Input Sample Generation
Introduction
Why Use Sampled Monte Carlo Input?
Monte Carlo simulations are valuable when model inputs are uncertain, random, or when future developments are unknown.
The core concept is simple: run the model many times (called realizations), each with different input values, and then analyze the outputs statistically.
This approach allows you to estimate metrics such as:
- Mean
- Standard deviation
- Confidence intervals
However, when input variables are continuous, it becomes impossible to test every possible combination.
Even using a discrete mesh grid of possible inputs quickly becomes infeasible — a challenge often referred to as the curse of dimensionality.
Illustrative Example:
Suppose the model has five input parameters (dimensions):
| Levels per Parameter | Total Simulations Required |
|---|---|
| 2 | 32 |
| 3 | 243 |
| 4 | 1,024 |
| 10 | 100,000 |
As shown, computational cost grows exponentially with the number of parameters and levels.
Therefore, the goal is to select a representative set of input samples that sufficiently explore the parameter space — while keeping the total computational effort manageable.
How sample Monte Carlo Input?
Before sampling can begin, each input parameter must be clearly defined, including the uncertainty associated with it. This uncertainty is expressed using a distribution function across the parameter’s possible range. For example, if every value within a range is equally likely (or if the distribution is unknown), a uniform distribution is typically used. The SA-Toolbox supports the following seven distribution types:
The SA-Toolbox also includes seven sampling methods. The choice of sampling method affects
- whether and to what extent clustering or gaps appear in the sample;
- the number of samples required to cover the parameter space, and therefore the computational cost;
- whether the probability distributions of the input parameters are used;
- how many parameters (dimensions) can be included;
- the likelihood of artifacts appearing when the dataset is resampled.
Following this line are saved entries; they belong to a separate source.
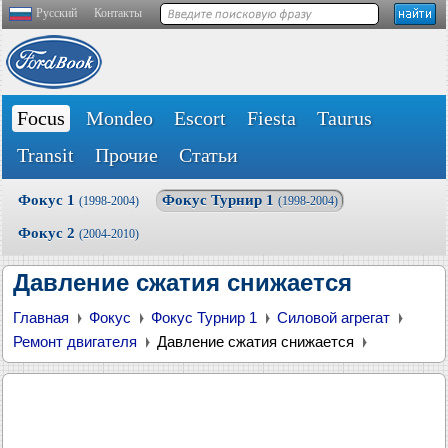
Русский
Контакты
Focus
Mondeo
Escort
Fiesta
Taurus
Transit
Прочие
Статьи
Фокус 1
Фокус Турнир 1
(1998-2004)
(1998-2004)
Фокус 2
(2004-2010)
Давление сжатия снижается
Главная
Фокус
Фокус Турнир 1
Силовой агрегат
Ремонт двигателя
Давление сжатия снижается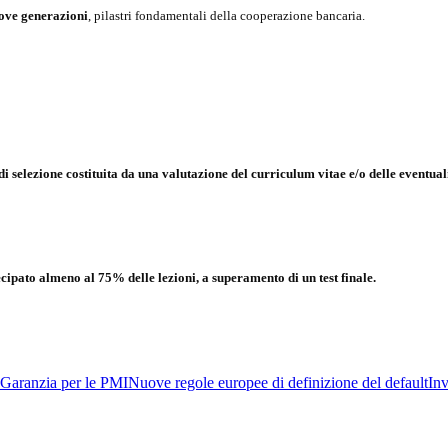
uove generazioni
, pilastri fondamentali della cooperazione bancaria.
 selezione costituita da una valutazione del curriculum vitae e/o delle eventua
ecipato almeno al 75% delle lezioni, a superamento di un test finale.
Garanzia per le PMI
Nuove regole europee di definizione del default
Inv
Note: In this context, “dataset resampling” refers to reducing the size of an existing dataset by selecting entries based on their original order in the file (e.g. row number), without considering parameter values. For more details, see Step 4 in the chapter “Subset / Filter” of the User Guide.
Sampling Methods Overview
The SA-Toolbox provides several methods for parameter sampling. Conceptually, these can be broadly divided into three categories:
- (Pseudo)Random Methods;
- Structured Methods;
- Quasi-Monte Carlo Methods.

Random sampling methods are robust and easy to understand, but due to clustering effects, they typically require a large number of samples to achieve good coverage of the parameter space. The word “random” implies that the selection of the next sample point does not depend on the data points that have already been selected, and that each run of the sample generator creates a different set of data points (sample). However, since random number generators rely on deterministic algorithms, the term “pseudo-random” is more accurate.
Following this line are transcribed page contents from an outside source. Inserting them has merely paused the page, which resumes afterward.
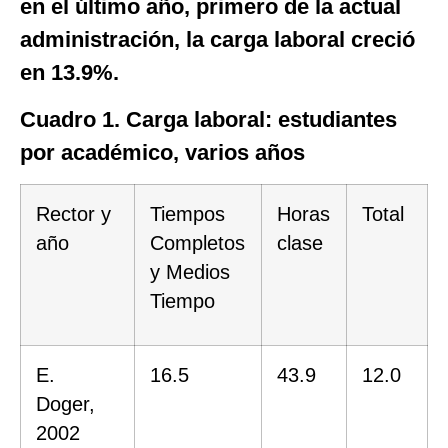
en el último año, primero de la actual
administración, la carga laboral creció
en 13.9%.
Cuadro 1. Carga laboral: estudiantes
por académico, varios años
Rector y
Tiempos
Horas
Total
año
Completos
clase
y Medios
Tiempo
E.
16.5
43.9
12.0
Doger,
2002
Structured methods improve coverage by dividing each parameter range into intervals and ensuring that each interval is sampled at least once. This reduces clustering and gaps, therefore providing a more even distribution of samples across the parameter space. The sample points are not statistically independent, because choosing one point may limit where other points can be placed. This means that some areas of the parameter space may be excluded from further sampling based on previous selections. Although the methods are deterministic in nature, most algorithms introduce an element of randomness, so that re-running the sample generator will produce a different set of samples each time.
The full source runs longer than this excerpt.